Have you ever seen a soldier? It is a brave site, is it not? Once upon a time, many, many years before your dear little curly heads were born, I remember seeing an army that marched because a King was visiting an Emperor. Berlin was joy mad. Houses streamed with color and music reeled and rioted. Then came the Army. Tall, handsome men, all gold and silver and broadcloth, sworded, spurred and plumed, led on horses that curvetted and tossed their shining bits. (Do you not love a horse with his great, sweet eyes and quivery, shining softness?) Next came the soldiers, erect, rigid, "Eyes left!" Pit-pat, pit-pat! Clasping their little innocent guns. Next came the artillery: files of wildly prancing horses dragging long leaden things. How the crowd roared. The King bowed to the Emperor and the Emperor bowed to the King, and there arose a great cry of pride and joy and battle from the people. With that cry I seemed suddenly to awake. I somehow saw through; (you know sometimes how you seem to see, but are blind until something happens and you really see?"

I saw then what I see now. I saw and see the WAR that men said could not be.

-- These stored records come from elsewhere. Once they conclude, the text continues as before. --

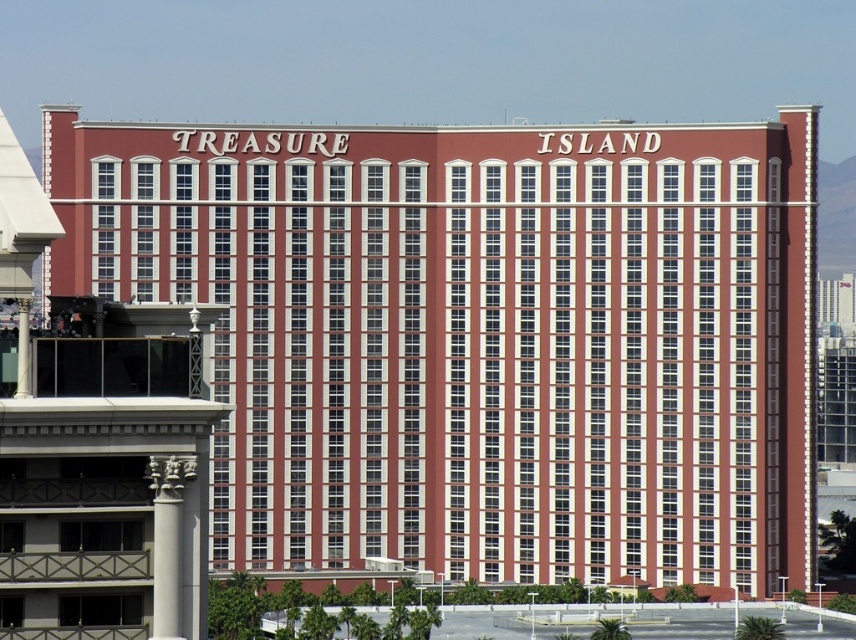 Between red brick building at center and white glossy column at lower left, which one has more height?

red brick building at center

Is point (438, 300) positioned after point (183, 467)?

Yes, point (438, 300) is farther from viewer.

Locate an element on the screen. Image resolution: width=856 pixels, height=640 pixels. red brick building at center is located at coordinates (480, 337). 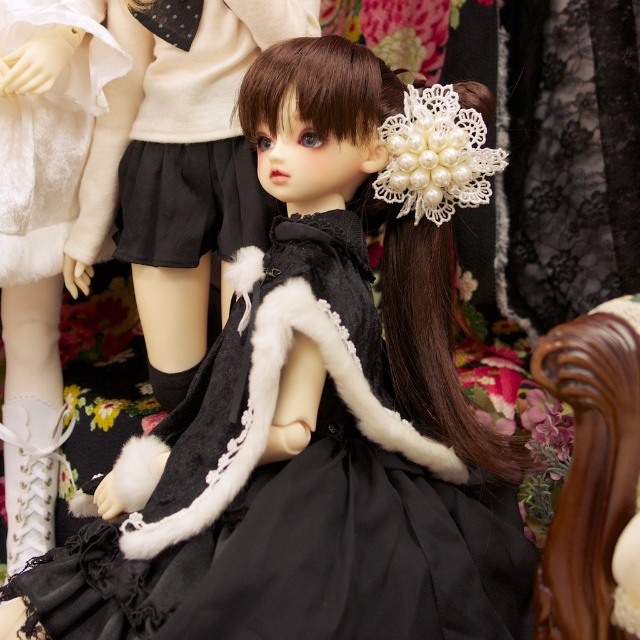 Who is positioned more to the right, brown polished wood chair at right or black matte skirt at upper left?

brown polished wood chair at right

Who is taller, brown polished wood chair at right or black matte skirt at upper left?

black matte skirt at upper left

Describe the element at coordinates (593, 476) in the screenshot. I see `brown polished wood chair at right` at that location.

The height and width of the screenshot is (640, 640). In order to click on brown polished wood chair at right in this screenshot , I will do `click(593, 476)`.

Is point (620, 593) positioned in front of point (28, 172)?

Yes, it is in front of point (28, 172).

Which is above, brown polished wood chair at right or white satin dress at upper left?

white satin dress at upper left

Does point (593, 364) come closer to viewer compared to point (17, 170)?

Yes, point (593, 364) is in front of point (17, 170).

The height and width of the screenshot is (640, 640). In order to click on brown polished wood chair at right in this screenshot , I will do `click(593, 476)`.

Is white fur boots at lower left smaller than black matte skirt at upper left?

No, white fur boots at lower left is not smaller than black matte skirt at upper left.

Is white fur boots at lower left wider than black matte skirt at upper left?

In fact, white fur boots at lower left might be narrower than black matte skirt at upper left.

Which is in front, point (44, 90) or point (262, 3)?

Point (44, 90) is in front.

This screenshot has width=640, height=640. Identify the location of white fur boots at lower left. (40, 234). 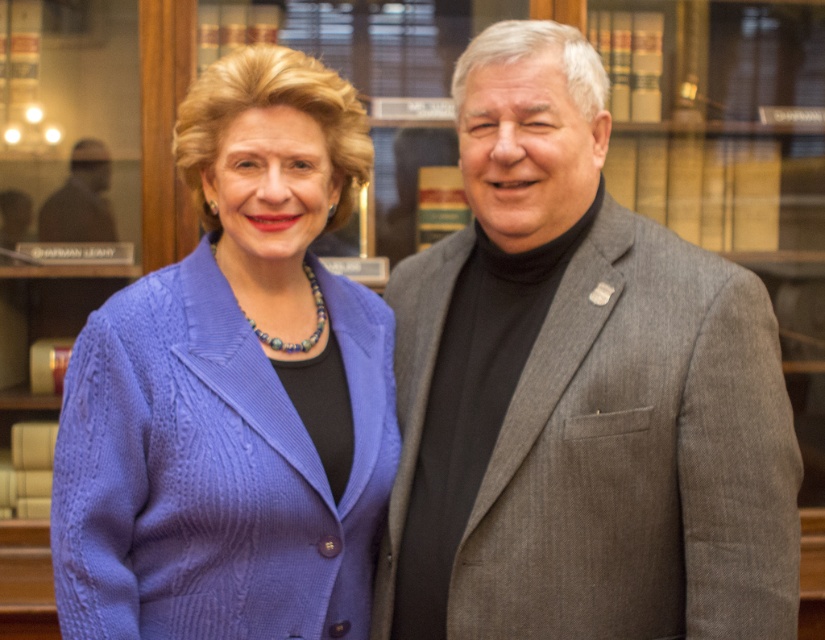 Question: Which of the following is the farthest from the observer?

Choices:
 (A) (437, 388)
 (B) (192, 157)

Answer: (A)

Question: Can you confirm if gray wool suit at center is smaller than cable-knit sweater at left?

Choices:
 (A) yes
 (B) no

Answer: (B)

Question: Is gray wool suit at center below cable-knit sweater at left?

Choices:
 (A) yes
 (B) no

Answer: (A)

Question: Does gray wool suit at center appear on the right side of cable-knit sweater at left?

Choices:
 (A) yes
 (B) no

Answer: (A) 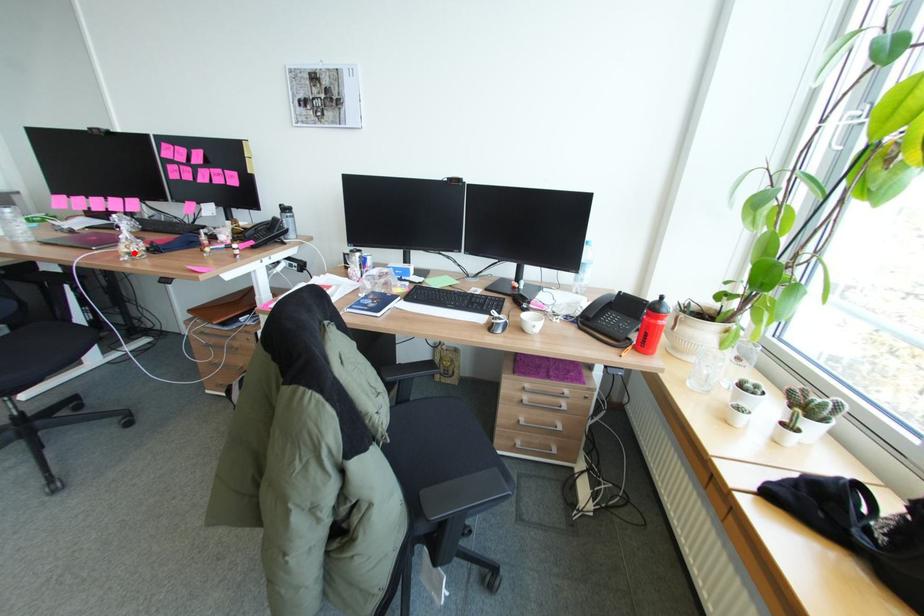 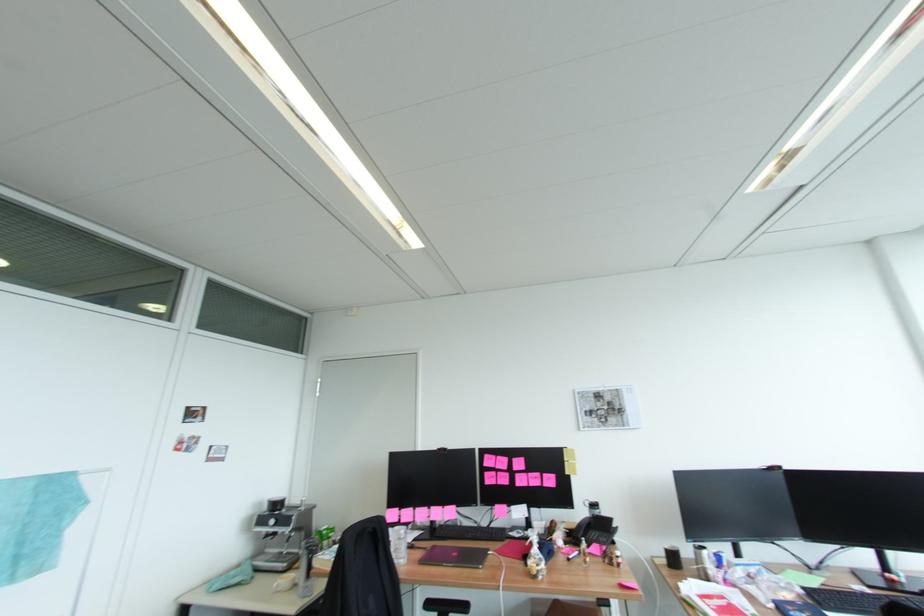 In the second image, find the point that corresponds to the highlighted location in the first image.

(546, 570) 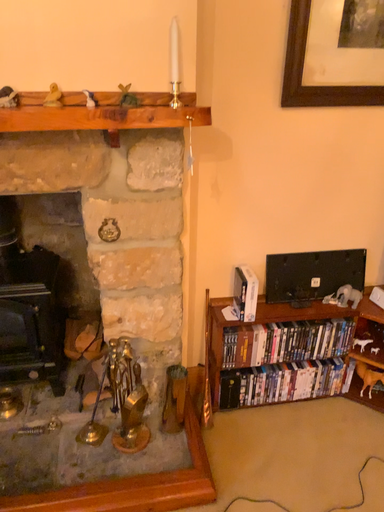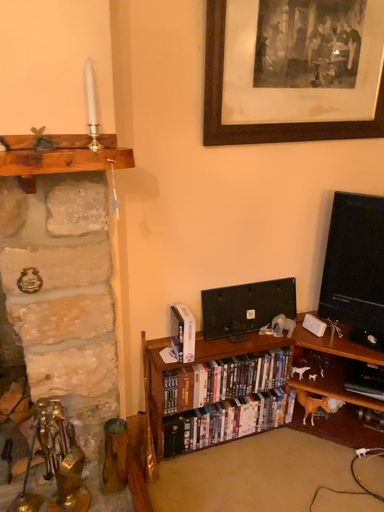 Question: How did the camera likely rotate when shooting the video?

Choices:
 (A) rotated right
 (B) rotated left

Answer: (A) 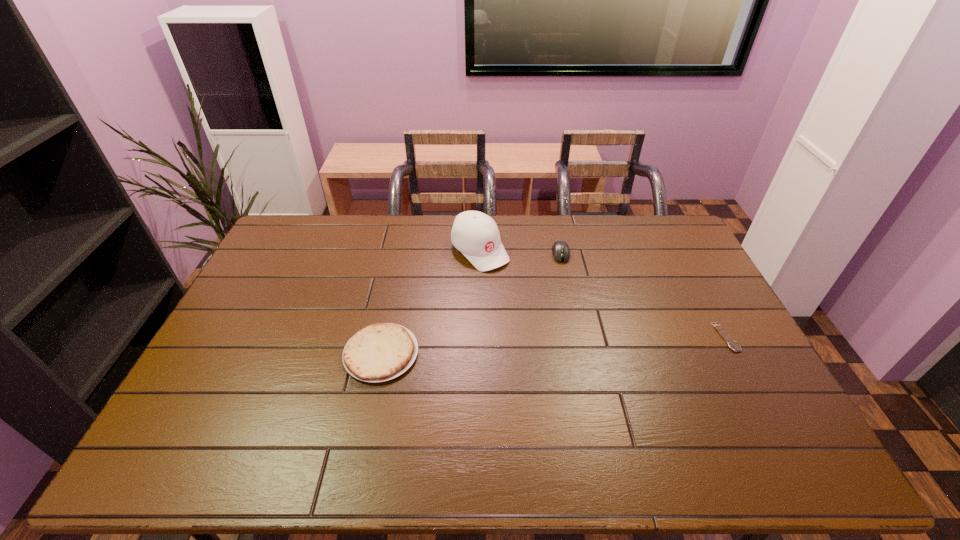 Where is `free space at the right edge of the desktop`? free space at the right edge of the desktop is located at coordinates (681, 291).

Where is `free region at the near right corner of the desktop`? free region at the near right corner of the desktop is located at coordinates (763, 397).

You are a GUI agent. You are given a task and a screenshot of the screen. Output one action in this format:
    pyautogui.click(x=<x>, y=<y>)
    Task: Click on the free space between the tortilla and the baseball cap
    
    Given the screenshot: What is the action you would take?
    pyautogui.click(x=430, y=302)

Gone was all the brave tinsel, the glitter, sheen and music. The men trudged and limped, naked and dirty, with sodden, angry, distorted faces; their eyes were sunken and bloodshot, with murder in them; they staggered over corpses and severed arms and feet and dead horses and they carried — not little innocent guns, but little innocent children; they dragged, not pale and leaden guns, but pale and bounden women, and before them staggered and crept old women and grandfathers, the sick and the maimed, the weak and half-grown boys and girls.

I heard the cry that hovered over this fearsome army: it was a wail of hunger and crime, of thirst and pain and death, and the cry rose and met an answering cry that came from beyond the forest to the West.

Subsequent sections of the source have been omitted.